>> terms like "Hits, Files, Pages, Visits, Sites, KBytes"
Hits: Most stats programs just use the term hits to mean any request for a document (webalizer seems to call this "files" and uses the term "hits" to also include other types of requests that don't return files on the filesystem, like 404s).
Example: Let's say your homepage, index.html, has three images on it. When someone visits your homepage, the server will record 4 hits: one for the index.html document, and one for each of the three images it had to fetch to complete the page.
Usage: Hits is useful to see how hard your server is getting hammered.
Pages: This is the number of page views, ignoring imbedded images and such.
Example: Let's say your homepage, index.html, has three images on it. When someone visits your homepage, the server will record 1 page view.
Usage: Useful metric to determine how many and what individual pages of your site are being viewed.
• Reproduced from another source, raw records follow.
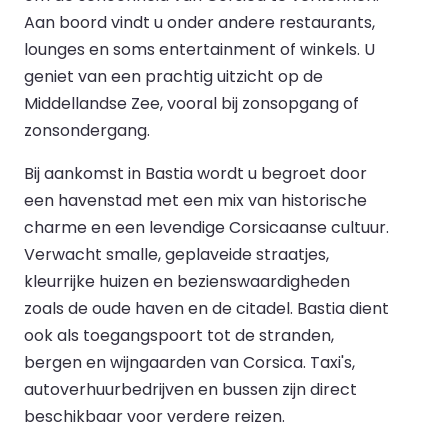
Aan boord vindt u onder andere restaurants,
lounges en soms entertainment of winkels. U
geniet van een prachtig uitzicht op de
Middellandse Zee, vooral bij zonsopgang of
zonsondergang.
Bij aankomst in Bastia wordt u begroet door
een havenstad met een mix van historische
charme en een levendige Corsicaanse cultuur.
Verwacht smalle, geplaveide straatjes,
kleurrijke huizen en bezienswaardigheden
zoals de oude haven en de citadel. Bastia dient
ook als toegangspoort tot de stranden,
bergen en wijngaarden van Corsica. Taxi's,
autoverhuurbedrijven en bussen zijn direct
beschikbaar voor verdere reizen.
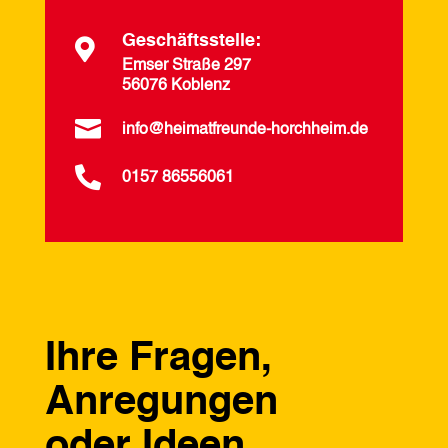
Geschäftsstelle:

Emser Straße 297
56076 Koblenz

info@heimatfreunde-horchheim.de

0157 86556061
Ihre Fragen,
Anregungen
oder Ideen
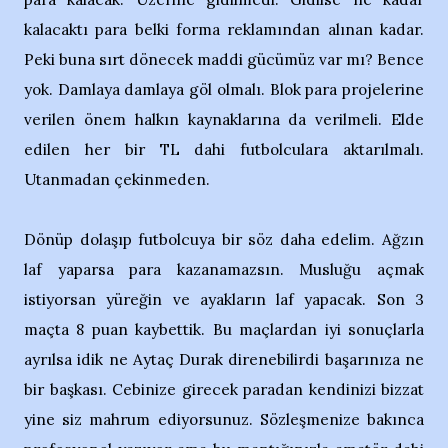
kalacaktı para belki forma reklamından alınan kadar.
Peki buna sırt dönecek maddi gücümüz var mı? Bence
yok. Damlaya damlaya göl olmalı. Blok para projelerine
verilen önem halkın kaynaklarına da verilmeli. Elde
edilen her bir TL dahi futbolculara aktarılmalı.
Utanmadan çekinmeden.
Dönüp dolaşıp futbolcuya bir söz daha edelim. Ağzın
laf yaparsa para kazanamazsın. Musluğu açmak
istiyorsan yüreğin ve ayakların laf yapacak. Son 3
maçta 8 puan kaybettik. Bu maçlardan iyi sonuçlarla
ayrılsa idik ne Aytaç Durak direnebilirdi başarınıza ne
bir başkası. Cebinize girecek paradan kendinizi bizzat
yine siz mahrum ediyorsunuz. Sözleşmenize bakınca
Sites or Unique Visitors: Usually called unique vistors, this is a deduction of how many "people" visited your site. Usually bbased on IP address and sometimes other factors as well. This is always an estimation since there is no accurate way to measure that. Therefore different stats programs could come up with different numbers using the same log file.
Example: A visit from User A at IP address X would count as one unique vistor, regardless of how many pages they viewed or how many hits they generated.
Usage: Great metric to estimate the number of unique people that visit your site. Your reach.
Visits: A visit is a unique vistor's session measured by some period of time (like 30 minutes or an hour). Subject to the same innacuracies as Unique Visitors.
Example: If User A at IP address X viewed 7 pages and 16 graphics in a 30 minute period of time, that would count as one visit. If that same user came back to the site the next day and viewed 3 more pages, that would count as another session or visit.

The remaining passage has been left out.